← Writing
article advanced

Celery + Django: Production Task Queue Patterns

Task design, retry strategies, chaining with canvas, beat scheduling, monitoring with Flower, and deployment patterns for production Celery setups.

#django#celery#redis#async#tasks#production

Celery is the standard task queue for Django. Getting it running in development is easy — making it reliable in production requires understanding task design, failure modes, and operational tooling.

Setup

pip install celery redis django-celery-beat django-celery-results
# myproject/celery.py
import os
from celery import Celery

os.environ.setdefault("DJANGO_SETTINGS_MODULE", "myproject.settings")

app = Celery("myproject")
app.config_from_object("django.conf:settings", namespace="CELERY")
app.autodiscover_tasks()
# myproject/__init__.py
from .celery import app as celery_app
__all__ = ("celery_app",)
# settings.py
CELERY_BROKER_URL = "redis://localhost:6379/0"
CELERY_RESULT_BACKEND = "redis://localhost:6379/1"
CELERY_ACCEPT_CONTENT = ["json"]
CELERY_TASK_SERIALIZER = "json"
CELERY_RESULT_SERIALIZER = "json"
CELERY_TIMEZONE = "Asia/Kathmandu"

# Prevent tasks from running too long
CELERY_TASK_SOFT_TIME_LIMIT = 60   # SoftTimeLimitExceeded raised
CELERY_TASK_TIME_LIMIT = 120       # Worker killed after this

# Acknowledge task only after it completes, not when received
CELERY_TASK_ACKS_LATE = True
CELERY_WORKER_PREFETCH_MULTIPLIER = 1  # fair dispatch for long tasks

Writing Tasks Correctly

# orders/tasks.py
from celery import shared_task
from celery.utils.log import get_task_logger

logger = get_task_logger(__name__)


@shared_task(bind=True, max_retries=3, default_retry_delay=60)
def process_order(self, order_id: int) -> dict:
    """Process a placed order. Retries up to 3 times on failure."""
    from orders.models import Order  # local import avoids circular deps

    try:
        order = Order.objects.select_related("user", "items").get(pk=order_id)
        order.process()
        logger.info("Processed order %s", order_id)
        return {"status": "ok", "order_id": order_id}

    except Order.DoesNotExist:
        # Don't retry — the order is gone
        logger.error("Order %s not found, skipping", order_id)
        return {"status": "not_found"}

    except Exception as exc:
        logger.warning("Order %s failed, retrying: %s", order_id, exc)
        raise self.retry(exc=exc, countdown=2 ** self.request.retries * 30)

Key Design Rules

Pass IDs, not objects.

# Wrong — serializes the entire object, stale by the time it runs
process_order.delay(order=order_obj)

# Correct — fresh DB lookup inside the task
process_order.delay(order_id=order.pk)

Idempotency. Tasks can run more than once (retries, duplicate delivery). Design them so running twice produces the same result:

@shared_task(bind=True)
def send_welcome_email(self, user_id: int):
    from accounts.models import User, EmailLog

    # Guard against duplicate sends
    if EmailLog.objects.filter(user_id=user_id, type="welcome").exists():
        return {"status": "already_sent"}

    user = User.objects.get(pk=user_id)
    send_mail("Welcome!", "...", to=[user.email])
    EmailLog.objects.create(user_id=user_id, type="welcome")
    return {"status": "sent"}

Retry Strategies

Exponential Backoff

@shared_task(bind=True, max_retries=5)
def call_external_api(self, payload: dict):
    try:
        response = requests.post("https://api.example.com/webhook", json=payload, timeout=10)
        response.raise_for_status()
    except requests.RequestException as exc:
        # Retry with exponential backoff: 30s, 60s, 120s, 240s, 480s
        raise self.retry(exc=exc, countdown=30 * (2 ** self.request.retries))

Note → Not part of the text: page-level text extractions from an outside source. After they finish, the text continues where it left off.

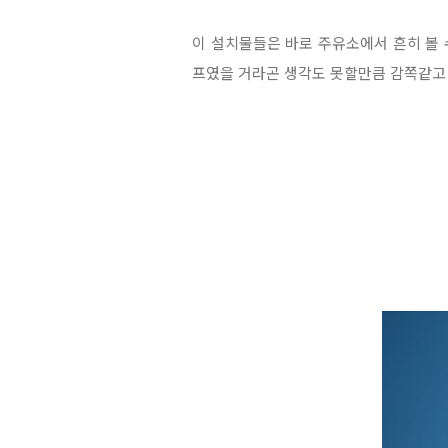
이 설치물
들은 바로 주유소에서 흔히 볼
프였을 거라곤 생각도 못할만큼 감쪽같고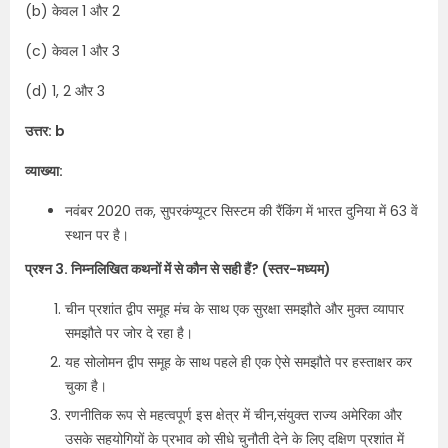
(b) केवल 1 और 2
(c) केवल 1 और 3
(d) 1, 2 और 3
उत्तर: b
व्याख्या:
नवंबर 2020 तक, सुपरकंप्यूटर सिस्टम की रैंकिंग में भारत दुनिया में 63 वें
स्थान पर है।
प्रश्न 3. निम्नलिखित कथनों में से कौन से सही हैं? (स्तर-मध्यम)
चीन प्रशांत द्वीप समूह मंच के साथ एक सुरक्षा समझौते और मुक्त व्यापार
समझौते पर जोर दे रहा है।
यह सोलोमन द्वीप समूह के साथ पहले ही एक ऐसे समझौते पर हस्ताक्षर कर
चुका है।
रणनीतिक रूप से महत्वपूर्ण इस क्षेत्र में चीन,संयुक्त राज्य अमेरिका और
उसके सहयोगियों के प्रभाव को सीधे चुनौती देने के लिए दक्षिण प्रशांत में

Retry on Specific Exceptions Only

from requests.exceptions import Timeout, ConnectionError

@shared_task(
    bind=True,
    autoretry_for=(Timeout, ConnectionError),
    retry_kwargs={"max_retries": 4},
    retry_backoff=True,          # exponential
    retry_backoff_max=600,       # cap at 10 minutes
    retry_jitter=True,           # randomize to avoid thundering herd
)
def fetch_data(self, url: str):
    return requests.get(url, timeout=15).json()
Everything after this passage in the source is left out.